To be sure, we recognize that the NTC information could have had a significant impact on the jury's view of defendant's credibility. Defendant himself, however, had cast significant doubt on his own credibility. We refer to his testimony that he had taken the Uzi from a member of his family and was selling it without the owner's permission and with no intention of giving the owner the proceeds.

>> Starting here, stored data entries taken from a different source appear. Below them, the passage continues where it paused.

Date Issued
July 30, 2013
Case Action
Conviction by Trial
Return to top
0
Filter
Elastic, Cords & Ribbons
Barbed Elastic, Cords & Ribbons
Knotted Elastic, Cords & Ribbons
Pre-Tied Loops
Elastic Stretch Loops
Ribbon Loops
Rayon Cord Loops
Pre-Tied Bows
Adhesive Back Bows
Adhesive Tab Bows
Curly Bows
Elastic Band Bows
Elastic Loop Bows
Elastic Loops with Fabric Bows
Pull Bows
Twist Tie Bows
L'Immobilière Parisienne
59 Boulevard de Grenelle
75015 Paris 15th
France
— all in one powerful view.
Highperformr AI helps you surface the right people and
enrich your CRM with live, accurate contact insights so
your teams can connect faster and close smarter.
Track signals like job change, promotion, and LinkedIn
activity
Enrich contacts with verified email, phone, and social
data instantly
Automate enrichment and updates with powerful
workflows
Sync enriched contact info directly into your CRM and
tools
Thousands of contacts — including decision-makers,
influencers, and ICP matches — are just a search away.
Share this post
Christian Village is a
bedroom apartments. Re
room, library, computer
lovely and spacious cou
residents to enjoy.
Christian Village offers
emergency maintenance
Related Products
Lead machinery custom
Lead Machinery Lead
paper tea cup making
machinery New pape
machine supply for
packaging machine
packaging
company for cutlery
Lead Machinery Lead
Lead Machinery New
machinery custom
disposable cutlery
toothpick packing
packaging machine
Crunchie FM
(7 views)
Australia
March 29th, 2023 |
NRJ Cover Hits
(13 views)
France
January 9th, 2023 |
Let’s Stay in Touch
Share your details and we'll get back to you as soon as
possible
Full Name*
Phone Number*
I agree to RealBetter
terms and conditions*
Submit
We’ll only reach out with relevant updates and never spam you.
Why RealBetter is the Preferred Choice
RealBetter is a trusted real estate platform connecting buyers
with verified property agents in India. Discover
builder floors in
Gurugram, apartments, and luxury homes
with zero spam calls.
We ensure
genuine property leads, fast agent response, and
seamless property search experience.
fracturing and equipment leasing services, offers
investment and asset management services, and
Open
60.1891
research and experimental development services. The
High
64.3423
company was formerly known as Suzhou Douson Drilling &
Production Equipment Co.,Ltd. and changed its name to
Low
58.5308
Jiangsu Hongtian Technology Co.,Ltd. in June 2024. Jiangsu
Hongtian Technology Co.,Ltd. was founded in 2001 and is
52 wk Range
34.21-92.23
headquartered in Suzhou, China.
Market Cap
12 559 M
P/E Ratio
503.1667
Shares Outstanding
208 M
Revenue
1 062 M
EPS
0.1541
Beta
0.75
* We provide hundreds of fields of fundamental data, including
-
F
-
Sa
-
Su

Most important, to our conclusion that the testimony could not reasonably lead the jury to reach a conclusion it would not otherwise have reached is the strength of the State's evidence. The evidence supporting the verdicts was overwhelming, and the evidence of defendant's claim of entrapment was extremely weak. In short, his claim was that he was induced to sell the Uzi because the undercover detective was willing to pay $1500 right away while other dealers defendant had approached were willing to pay no more than $700 to $1000 and none were interested in making a purchase in the immediate future. That is hardly the sort of inducement that a jury could conclude would lead one not predisposed to commit a crime. N.J.S.A. 2C:12-2. With respect to entrapment, it is worth noting that defendant's claim of entrapment was strongest with respect to the charge of forgery, which was based on his backdating of the bill of sale. We have, however, reversed that conviction on a different ground.

V

We turn to explain our disposition of defendant's remaining claims. Having considered the record in light of the arguments presented in Points VI, VII, IX and X, we have determined that none has sufficient merit to warrant discussion in a written opinion. R. 2:11-3(e)(2). Finally, because the arguments defendant raises in support of Point VIII, his claim of a denial of effective assistance of counsel, require consideration of matters not disclosed on the trial record, it is appropriate for us to refrain from addressing them on direct appeal and preserve them for consideration in the event defendant files a petition for post-conviction relief. State v. Preciose, 129 N.J. 451, 460-63 (1992).

Affirmed in part, reversed in part and remanded for amendment of the judgment of conviction in conformity with this opinion.